Claim-based attribution

Claim-based attribution breaks down AI-generated outputs into atomic “claims” (the smallest factual or contextual statements) and maps each one back to indexed source material.

This system offers a high degree of transparency and more accurately reflects each source’s true contribution to the answer, enabling fair compensation. Because this approach relies on indexed content, it narrows the scope of material that can be used to generate responses but delivers greater answer accuracy and trustworthiness.

The road to equitable compensation

As generative AI reshapes how people consume and engage with information, the value chain of journalism must evolve in parallel.

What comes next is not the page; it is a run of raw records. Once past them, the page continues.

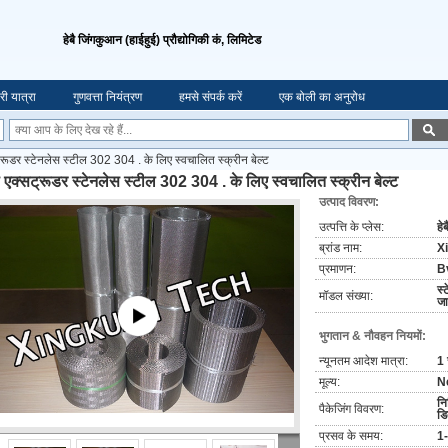
हेबै जिंगकुआन (हाईहुई) प्रौद्योगिकी कं, लिमिटेड
री यात्रा
गुणवत्ता नियंत्रण
हमसे संपर्क करें
एक बोली का अनुरोध
्रूडर स्टेनलेस स्टील 302 304 . के लिए स्वचालित स्क्रीन बेल्ट
ी एक्सट्रूडर स्टेनलेस स्टील 302 304 . के लिए स्वचालित स्क्रीन बेल्ट
उत्पाद विवरण:
उत्पत्ति के प्लेस:
हे
ब्रांड नाम:
X
प्रमाणन:
Bv
स्
मॉडल संख्या:
जा
भुगतान & नौवहन नियमों:
न्यूनतम आदेश मात्रा:
1 
मूल्य:
N
नि
पैकेजिंग विवरण:
डि
प्रसव के समय:
1-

  • Input-based models offer content owners a one-off, up-front fee for content, but they struggle with content valuation and scalability. They also lack incentives to sustain a diverse ecosystem generating valuable content.
  • Usage-based approaches tie compensation to how often content is used in AI answers and the value it generates. The two main approaches are citation-based and claim-based attribution.
  • Claim-based attribution offers the greatest accuracy, supports a diverse ecosystem, and provides users with the most trustworthy answers, but content must first be indexed.
  • Citation-based attribution does not require indexing, but it sacrifices answer veracity, introduces biases, and offers a less accurate picture of content contribution.

News publishers should absolutely continue to strike deals with AI companies and make the most of today’s input-based opportunities. However, for the industry to truly thrive, we need to look beyond short-term gains and build a fair, sustainable ecosystem that rewards those who create the most value, empowers diverse voices, and ensures journalism continues to inform, inspire, and endure for generations to come.